Their good form returned against Padraig Pearses in the final group game. In what was possibly the game of the championship, Strokestown missed their one great goal chance, while Pearses took theirs. Other results meant Strokestown qualified for the play-offs. They were still alive.
Their luck was about to turn too. Handed a bye to the quarter-finals, Strokestown met a then unbeaten Oran. The ‘Town played some brilliant, direct football and were competing well until one of their talismen, Cathal Compton, was sent off early in the second half. Instead of throwing in the towel, they dug in, scoring one of the goals of the championship from Ciaran Regan. When Diarmuid McGann added a second goal close to the final whistle, Strokestown were through to the last four.
Roscommon Gaels had beaten Padraig Pearses and were now the ‘talking horse’ of the championship, but Strokestown had momentum and renewed belief too. Underdogs for the semi-final, they never allowed the Gaels to get going. Again they struck for two vital goals, one from Colm Neary (who has had a fantastic championship), the other from Paddy Brogan, an outrageous lob. They had weathered the Gaels’ storm and thoroughly deserved their win.
Under the astute management of John Rogers and Mark Dowd, the ’Black and Amber’ have several outstanding performers. Sean Mullooly, Davy Neary, Keith Murphy, David Butler, Cathal Compton, Kevin Finn, Paddy Brogan, Colin Compton and Diarmuid McGann have all seen inter-county action. This is an experienced and very capable team finally fulfilling its potential.
Boyle have been at the business of the championship for the past five or six years, but always seemed to ultimately meet a team who were too good for them. Now they come into this final unbeaten in the championship, and as league champions too.
They comfortably dealt with Western Gaels, Clann na nGael and St Faithleach’s, putting up big totals to qualify for the quarter-finals. Their full-forward line of Daire Cregg, Donie Smith and Cian McKeon were ‘shooting the lights out’ as Cian Smith’s men powered into the play-off stages. The big question was…could they deliver in the knockout matches – and reach a final?

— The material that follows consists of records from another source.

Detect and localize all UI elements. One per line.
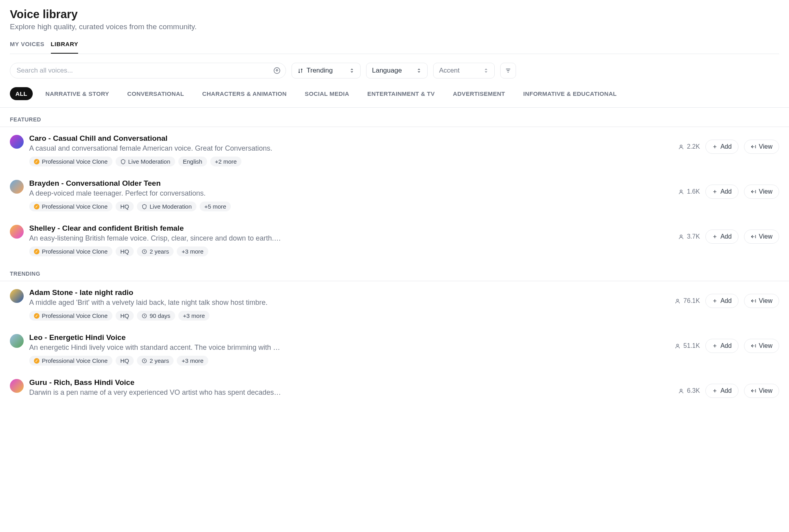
view-button[interactable]: View xyxy=(744,140,779,154)
verified-icon: ✓ xyxy=(34,313,39,319)
tag-more[interactable]: +2 more xyxy=(210,157,241,166)
add-button[interactable]: Add xyxy=(705,294,738,308)
plus-icon xyxy=(712,388,718,394)
svg-point-5 xyxy=(680,190,682,192)
tag-more[interactable]: +3 more xyxy=(177,356,208,366)
tabs: MY VOICES LIBRARY xyxy=(10,41,779,54)
view-button[interactable]: View xyxy=(744,294,779,308)
voice-desc: A deep-voiced male teenager. Perfect for… xyxy=(29,189,282,198)
tag-more[interactable]: +3 more xyxy=(177,246,208,256)
voice-desc: A middle aged 'Brit' with a velvety laid… xyxy=(29,299,282,307)
category-all[interactable]: ALL xyxy=(10,87,33,100)
featured-list: Caro - Casual Chill and Conversational A… xyxy=(0,127,789,262)
voice-row: Shelley - Clear and confident British fe… xyxy=(0,217,789,262)
svg-point-11 xyxy=(677,344,679,346)
avatar[interactable] xyxy=(10,334,24,348)
view-button[interactable]: View xyxy=(744,339,779,353)
trending-list: Adam Stone - late night radio A middle a… xyxy=(0,281,789,406)
voice-name[interactable]: Adam Stone - late night radio xyxy=(29,288,669,297)
tag-live-moderation: Live Moderation xyxy=(137,202,196,211)
clock-icon xyxy=(142,249,147,254)
shield-icon xyxy=(120,159,126,164)
view-button[interactable]: View xyxy=(744,230,779,244)
user-icon xyxy=(678,144,684,150)
tag-time: 2 years xyxy=(137,246,174,256)
voice-name[interactable]: Shelley - Clear and confident British fe… xyxy=(29,224,673,233)
category-entertainment[interactable]: ENTERTAINMENT & TV xyxy=(362,87,440,100)
page-subtitle: Explore high quality, curated voices fro… xyxy=(10,22,779,31)
plus-icon xyxy=(712,343,718,349)
view-icon xyxy=(751,298,756,304)
verified-icon: ✓ xyxy=(34,159,39,164)
user-icon xyxy=(678,189,684,195)
add-button[interactable]: Add xyxy=(705,230,738,244)
view-button[interactable]: View xyxy=(744,185,779,199)
add-button[interactable]: Add xyxy=(705,140,738,154)
category-informative[interactable]: INFORMATIVE & EDUCATIONAL xyxy=(518,87,622,100)
avatar[interactable] xyxy=(10,135,24,149)
tag-hq: HQ xyxy=(116,356,134,366)
view-button[interactable]: View xyxy=(744,384,779,398)
language-select[interactable]: Language xyxy=(366,63,428,78)
view-icon xyxy=(751,144,756,149)
upload-icon[interactable] xyxy=(273,67,280,74)
tag-professional: ✓ Professional Voice Clone xyxy=(29,202,112,211)
tag-hq: HQ xyxy=(116,202,134,211)
svg-point-7 xyxy=(680,235,682,237)
tag-professional: ✓ Professional Voice Clone xyxy=(29,157,112,166)
user-icon xyxy=(678,388,684,394)
category-advertisement[interactable]: ADVERTISEMENT xyxy=(447,87,510,100)
voice-row: Guru - Rich, Bass Hindi Voice Darwin is … xyxy=(0,371,789,406)
usage-count: 1.6K xyxy=(678,188,700,195)
language-label: Language xyxy=(372,67,402,75)
chevron-updown-icon xyxy=(349,68,355,73)
voice-name[interactable]: Brayden - Conversational Older Teen xyxy=(29,179,673,188)
avatar[interactable] xyxy=(10,379,24,393)
view-icon xyxy=(751,189,756,194)
chevron-updown-icon xyxy=(483,68,489,73)
voice-row: Adam Stone - late night radio A middle a… xyxy=(0,281,789,326)
voice-row: Leo - Energetic Hindi Voice An energetic… xyxy=(0,326,789,371)
category-narrative[interactable]: NARRATIVE & STORY xyxy=(40,87,115,100)
page-title: Voice library xyxy=(10,8,779,21)
view-icon xyxy=(751,388,756,394)
add-button[interactable]: Add xyxy=(705,339,738,353)
usage-count: 6.3K xyxy=(678,387,700,394)
voice-name[interactable]: Leo - Energetic Hindi Voice xyxy=(29,333,669,342)
search-input[interactable] xyxy=(10,63,286,78)
usage-count: 76.1K xyxy=(675,297,700,304)
voice-desc: An easy-listening British female voice. … xyxy=(29,234,282,243)
tab-library[interactable]: LIBRARY xyxy=(51,41,79,54)
avatar[interactable] xyxy=(10,225,24,239)
voice-desc: An energetic Hindi lively voice with sta… xyxy=(29,343,282,352)
user-icon xyxy=(678,234,684,240)
tag-lang: English xyxy=(178,157,207,166)
tab-my-voices[interactable]: MY VOICES xyxy=(10,41,45,54)
voice-name[interactable]: Caro - Casual Chill and Conversational xyxy=(29,134,673,143)
section-trending-label: TRENDING xyxy=(0,262,789,281)
add-button[interactable]: Add xyxy=(705,185,738,199)
voice-desc: Darwin is a pen name of a very experienc… xyxy=(29,388,282,397)
category-social[interactable]: SOCIAL MEDIA xyxy=(299,87,355,100)
voice-name[interactable]: Guru - Rich, Bass Hindi Voice xyxy=(29,378,673,387)
tag-more[interactable]: +3 more xyxy=(178,311,209,321)
sort-select[interactable]: Trending xyxy=(292,63,361,78)
search-wrap xyxy=(10,63,286,78)
add-button[interactable]: Add xyxy=(705,384,738,398)
verified-icon: ✓ xyxy=(34,249,39,254)
plus-icon xyxy=(712,298,718,304)
voice-row: Brayden - Conversational Older Teen A de… xyxy=(0,172,789,217)
accent-select[interactable]: Accent xyxy=(433,63,495,78)
category-characters[interactable]: CHARACTERS & ANIMATION xyxy=(197,87,292,100)
category-conversational[interactable]: CONVERSATIONAL xyxy=(122,87,190,100)
avatar[interactable] xyxy=(10,180,24,194)
sort-icon xyxy=(297,68,303,74)
filter-button[interactable] xyxy=(500,63,516,78)
tag-more[interactable]: +5 more xyxy=(200,202,231,211)
tag-professional: ✓ Professional Voice Clone xyxy=(29,356,112,366)
tag-hq: HQ xyxy=(116,246,134,256)
user-icon xyxy=(675,343,681,349)
avatar[interactable] xyxy=(10,289,24,303)
tag-professional: ✓ Professional Voice Clone xyxy=(29,246,112,256)
plus-icon xyxy=(712,189,718,194)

Boyle were probably least impressive in their quarter-final against Glavey’s, while still good for a five-point win. In the semi-final they came up against St Brigid’s, many people’s title favourites. After a very slow start, and led by the outstanding Donie Smith, Boyle came back into the match. In the second half they were fortunate when a penalty award against them was overruled, and duly kicked on to win by three points.
In addition to that lethal full-forward line, Boyle have more outstanding players. Seanie Purcell is the heart and soul of the team, a leader from centre half-back. Roch Hanmore, Cathal Feely, Tadhg McKenna, Evan McGrath and county star Enda Smith also have huge roles to play.

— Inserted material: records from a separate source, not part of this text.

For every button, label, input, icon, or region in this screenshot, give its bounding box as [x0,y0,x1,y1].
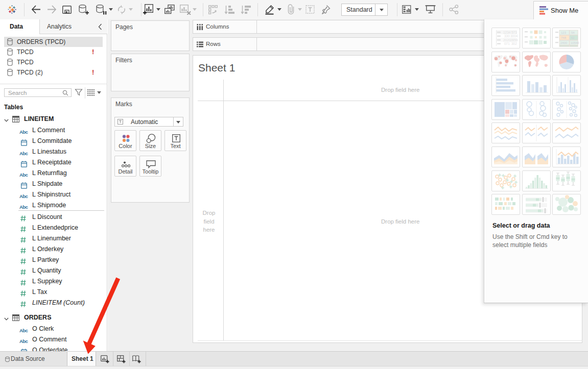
svg-text:071: 071 [504,42,510,45]
svg-text:573: 573 [511,31,517,34]
svg-text:54: 54 [571,31,575,34]
svg-text:10540: 10540 [571,41,579,44]
svg-text:2400: 2400 [560,41,568,44]
svg-text:2859: 2859 [510,38,518,42]
svg-text:748: 748 [561,36,567,39]
svg-text:123: 123 [561,31,567,34]
svg-text:3004: 3004 [510,34,518,38]
svg-text:1234: 1234 [503,31,511,34]
svg-text:62: 62 [571,36,575,39]
svg-text:330: 330 [504,34,510,38]
svg-text:302: 302 [511,42,517,45]
svg-text:2020: 2020 [503,38,511,42]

A fascinating duel awaits, the outcome of which is very hard to call. Boyle have a lethal attack but the Strokestown defence restricted Roscommon Gaels to very few chances in the semi-final. If they do that again on Sunday there will only be one outcome.
I have been really impressed by Strokestown’s direct brand of football. Diarmuid McGann and Shane McGinley, both of whom are playing really well, will hope to take advantage of any slackness in the Boyle defence.
As ever, possession at midfield will be crucial. The clash of Cathal Compton and David Butler with Enda Smith (or Cathal Feely) and Roch Hanmore will be key. Against Roscommon Gaels the Strokestown pair dominated and they will hope to do the same on Sunday. If they do, Boyle will be in trouble.
There are further fascinating duels in prospect, such as Sean Mullooly v Donie Smith, David Neary v Daire Cregg, Conor Flanagan v Colin Compton and Seanie Purcell v Kevin Finn.
No one will begrudge whoever wins this unique final. On the basis that forwards win games I am going to come down ever so slightly on the side of Boyle because of the attacking talent they possess.
One of these teams will be remembered in their community as heroes for all time, because the statement ‘what’s seldom is wonderful’ is so true and certainly applies in this case. I just hope it’s a great game and a great occasion. I think it will be.